[Japanese]

JVNDB-2025-000085

Multiple RSUPPORT products may insecurely load Dynamic Link Libraries

Overview

Multiple RSUPPORT products contain multiple vulnerabilities listed below.
  • RemoteView PC Application Console vulnerable to uncontrolled search path element (CWE-427) - CVE-2025-26859

  • RemoteCall Remote Support Program (for Operator) vulnerable to uncontrolled search path element (CWE-427) - CVE-2025-26860, CVE-2025-26861

CVE-2025-26859
Eiji James Yoshida reported this vulnerability to IPA.
JPCERT/CC coordinated with the developer under Information Security Early Warning Partnership.

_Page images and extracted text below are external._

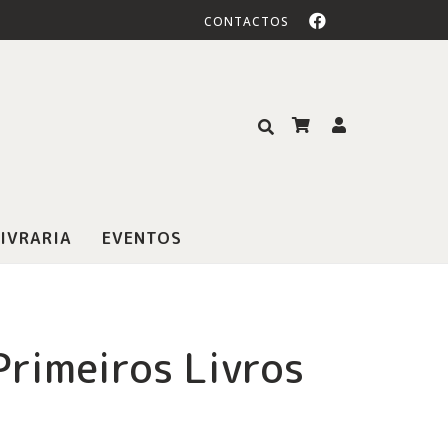
CONTACTOS
IVRARIA
EVENTOS
Primeiros Livros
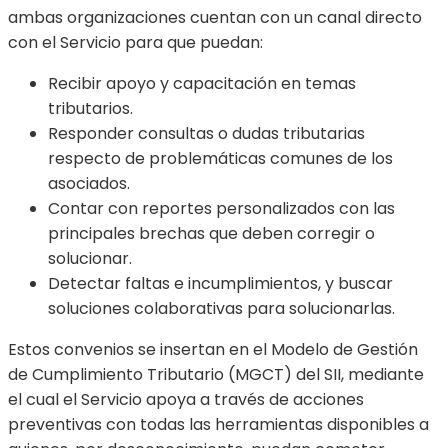
ambas organizaciones cuentan con un canal directo
con el Servicio para que puedan:
Recibir apoyo y capacitación en temas
tributarios.
Responder consultas o dudas tributarias
respecto de problemáticas comunes de los
asociados.
Contar con reportes personalizados con las
principales brechas que deben corregir o
solucionar.
Detectar faltas e incumplimientos, y buscar
soluciones colaborativas para solucionarlas.
Estos convenios se insertan en el Modelo de Gestión
de Cumplimiento Tributario (MGCT) del SII, mediante
el cual el Servicio apoya a través de acciones
preventivas con todas las herramientas disponibles a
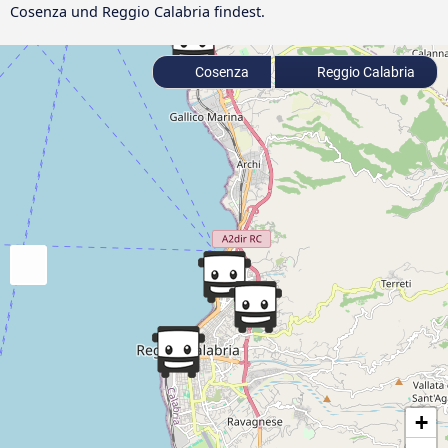
Cosenza und Reggio Calabria findest.
Cosenza
Reggio Calabria
+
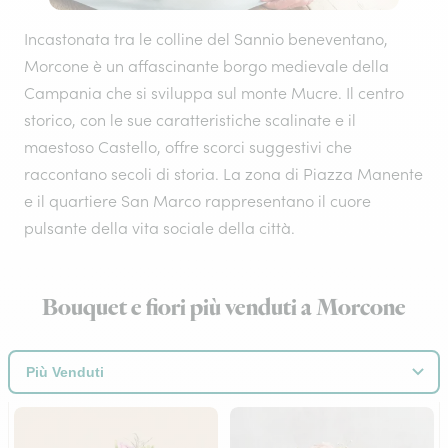
Incastonata tra le colline del Sannio beneventano,
Morcone è un affascinante borgo medievale della
Campania che si sviluppa sul monte Mucre. Il centro
storico, con le sue caratteristiche scalinate e il
maestoso Castello, offre scorci suggestivi che
raccontano secoli di storia. La zona di Piazza Manente
e il quartiere San Marco rappresentano il cuore
pulsante della vita sociale della città.
Bouquet e fiori più venduti a Morcone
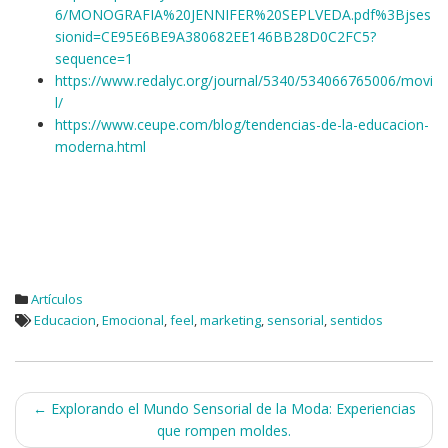
6/MONOGRAFIA%20JENNIFER%20SEPLVEDA.pdf%3Bjses
sionid=CE95E6BE9A380682EE146BB28D0C2FC5?
sequence=1
https://www.redalyc.org/journal/5340/534066765006/movi
l/
https://www.ceupe.com/blog/tendencias-de-la-educacion-
moderna.html
Artículos
Educacion
,
Emocional
,
feel
,
marketing
,
sensorial
,
sentidos
Navegación
←
Explorando el Mundo Sensorial de la Moda: Experiencias
que rompen moldes.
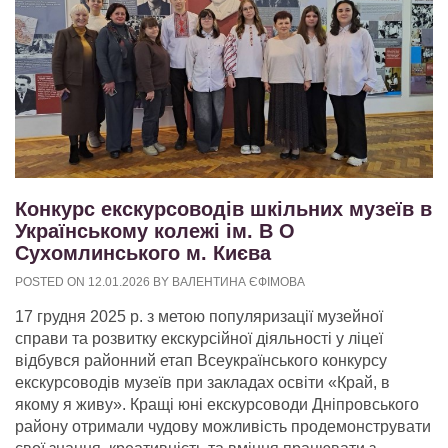
Конкурс екскурсоводів шкільних музеїв в
Українському колежі ім. В О
Сухомлинського м. Києва
POSTED ON
12.01.2026
BY
ВАЛЕНТИНА ЄФІМОВА
17 грудня 2025 р. з метою популяризації музейної
справи та розвитку екскурсійної діяльності у ліцеї
відбувся районний етап Всеукраїнського конкурсу
екскурсоводів музеїв при закладах освіти «Край, в
якому я живу». Кращі юні екскурсоводи Дніпровського
району отримали чудову можливість продемонструвати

CVE-2025-26860, CVE-2025-26861
Eili Masami reported this vulnerability to IPA.
JPCERT/CC coordinated with the developer under Information Security Early Warning Partnership.

JPCERT/CC Addendum
These vulnerabilities were reported to IPA, and JPCERT/CC started coordination with the developer in 2017.
The developer released the fixed versions in 2017.
The coordination between JPCERT/CC and the developer completed and this JVN is published in 2025.
CVSS Severity (What is CVSS?)

CVSS V3 Severity:
Base Metrics 7.8 (High) [IPA Score]
  • Attack Vector: Local
  • Attack Complexity: Low
  • Privileges Required: None
  • User Interaction: Required
  • Scope: Unchanged
  • Confidentiality Impact: High
  • Integrity Impact: High
  • Availability Impact: High
The above CVSS base scores have been assigned for CVE-2025-26859

CVSS V3 Severity:
Base Metrics 7.8(High) [IPA Score]
  • Attack Vector : Local
  • Attack Complexity : Low
  • Privileges Required : None
  • User Interaction : Required
  • Scope : Unchanged
  • Confidentiality Impact : High
  • Integrity Impact : High
  • Availability Impact : High
The above CVSS base scores have been assigned for CVE-2025-26860, CVE-2025-26861
Affected Products


RSUPPORT Co., Ltd.
  • RemoteCall Remote Support Program (for Operator) versions prior to 5.1.0 (CVE-2025-26860)
  • RemoteCall Remote Support Program (for Operator) versions prior to 5.3.0 (CVE-2025-26861)
  • RemoteView PC Application Console versions prior to 6.0.2

Impact

If a crafted DLL is placed in the same folder with the affected product, it may cause an arbitrary code execution.
Solution

The developer released the fixed versions below in 2017.
CVE-2025-26859
  • RemoteView PC Application Console 6.0.2

CVE-2025-26860
  • RemoteCall Remote Support Program (for Operator) 5.1.0

CVE-2025-26861
  • RemoteCall Remote Support Program (for Operator) 5.3.0

No operation is required by users as the product is always upgraded to the latest version by the automatic update mechanism.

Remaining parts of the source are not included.